- **WORK TASK**
Below is a listing; reproduce each line of it exactly.

/---

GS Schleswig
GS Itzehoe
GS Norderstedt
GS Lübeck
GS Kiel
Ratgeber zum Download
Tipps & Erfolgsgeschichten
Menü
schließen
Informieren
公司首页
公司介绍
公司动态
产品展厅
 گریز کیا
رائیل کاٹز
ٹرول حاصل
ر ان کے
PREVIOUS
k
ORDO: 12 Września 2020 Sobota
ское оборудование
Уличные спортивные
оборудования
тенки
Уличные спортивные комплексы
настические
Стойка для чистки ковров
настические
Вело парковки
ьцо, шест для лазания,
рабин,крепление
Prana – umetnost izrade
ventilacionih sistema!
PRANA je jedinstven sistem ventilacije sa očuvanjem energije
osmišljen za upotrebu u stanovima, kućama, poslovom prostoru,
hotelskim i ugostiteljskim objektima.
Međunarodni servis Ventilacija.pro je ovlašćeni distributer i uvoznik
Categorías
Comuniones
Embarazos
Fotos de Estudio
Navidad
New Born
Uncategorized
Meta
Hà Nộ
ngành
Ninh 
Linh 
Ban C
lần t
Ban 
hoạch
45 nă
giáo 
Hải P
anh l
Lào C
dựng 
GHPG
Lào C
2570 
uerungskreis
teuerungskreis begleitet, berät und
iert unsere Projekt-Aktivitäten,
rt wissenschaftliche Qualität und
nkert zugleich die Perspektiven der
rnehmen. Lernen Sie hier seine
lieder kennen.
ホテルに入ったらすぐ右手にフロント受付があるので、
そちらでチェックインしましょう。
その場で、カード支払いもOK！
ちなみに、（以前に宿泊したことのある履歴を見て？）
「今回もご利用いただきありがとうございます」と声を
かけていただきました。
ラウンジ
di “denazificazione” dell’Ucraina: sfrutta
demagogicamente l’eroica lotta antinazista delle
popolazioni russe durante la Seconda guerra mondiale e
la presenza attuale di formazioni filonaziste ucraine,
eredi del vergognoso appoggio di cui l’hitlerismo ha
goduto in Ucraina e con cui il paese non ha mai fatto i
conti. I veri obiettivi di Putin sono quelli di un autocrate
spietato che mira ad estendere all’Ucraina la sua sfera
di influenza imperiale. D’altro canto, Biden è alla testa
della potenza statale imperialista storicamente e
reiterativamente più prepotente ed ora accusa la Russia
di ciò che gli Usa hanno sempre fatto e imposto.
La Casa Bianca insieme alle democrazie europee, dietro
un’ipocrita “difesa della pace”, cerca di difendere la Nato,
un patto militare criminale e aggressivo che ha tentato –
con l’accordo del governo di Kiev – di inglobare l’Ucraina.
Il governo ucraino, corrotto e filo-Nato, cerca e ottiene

\---

- **RESULT OF THIS EXERCISE**
GS Schleswig
GS Itzehoe
GS Norderstedt
GS Lübeck
GS Kiel
Ratgeber zum Download
Tipps & Erfolgsgeschichten
Menü
schließen
Informieren
公司首页
公司介绍
公司动态
产品展厅
 گریز کیا
رائیل کاٹز
ٹرول حاصل
ر ان کے
PREVIOUS
k
ORDO: 12 Września 2020 Sobota
ское оборудование
Уличные спортивные
оборудования
тенки
Уличные спортивные комплексы
настические
Стойка для чистки ковров
настические
Вело парковки
ьцо, шест для лазания,
рабин,крепление
Prana – umetnost izrade
ventilacionih sistema!
PRANA je jedinstven sistem ventilacije sa očuvanjem energije
osmišljen za upotrebu u stanovima, kućama, poslovom prostoru,
hotelskim i ugostiteljskim objektima.
Međunarodni servis Ventilacija.pro je ovlašćeni distributer i uvoznik
Categorías
Comuniones
Embarazos
Fotos de Estudio
Navidad
New Born
Uncategorized
Meta
Hà Nộ
ngành
Ninh 
Linh 
Ban C
lần t
Ban 
hoạch
45 nă
giáo 
Hải P
anh l
Lào C
dựng 
GHPG
Lào C
2570 
uerungskreis
teuerungskreis begleitet, berät und
iert unsere Projekt-Aktivitäten,
rt wissenschaftliche Qualität und
nkert zugleich die Perspektiven der
rnehmen. Lernen Sie hier seine
lieder kennen.
ホテルに入ったらすぐ右手にフロント受付があるので、
そちらでチェックインしましょう。
その場で、カード支払いもOK！
ちなみに、（以前に宿泊したことのある履歴を見て？）
「今回もご利用いただきありがとうございます」と声を
かけていただきました。
ラウンジ
di “denazificazione” dell’Ucraina: sfrutta
demagogicamente l’eroica lotta antinazista delle
popolazioni russe durante la Seconda guerra mondiale e
la presenza attuale di formazioni filonaziste ucraine,
eredi del vergognoso appoggio di cui l’hitlerismo ha
goduto in Ucraina e con cui il paese non ha mai fatto i
conti. I veri obiettivi di Putin sono quelli di un autocrate
spietato che mira ad estendere all’Ucraina la sua sfera
di influenza imperiale. D’altro canto, Biden è alla testa
della potenza statale imperialista storicamente e
reiterativamente più prepotente ed ora accusa la Russia
di ciò che gli Usa hanno sempre fatto e imposto.
La Casa Bianca insieme alle democrazie europee, dietro
un’ipocrita “difesa della pace”, cerca di difendere la Nato,
un patto militare criminale e aggressivo che ha tentato –
con l’accordo del governo di Kiev – di inglobare l’Ucraina.
Il governo ucraino, corrotto e filo-Nato, cerca e ottiene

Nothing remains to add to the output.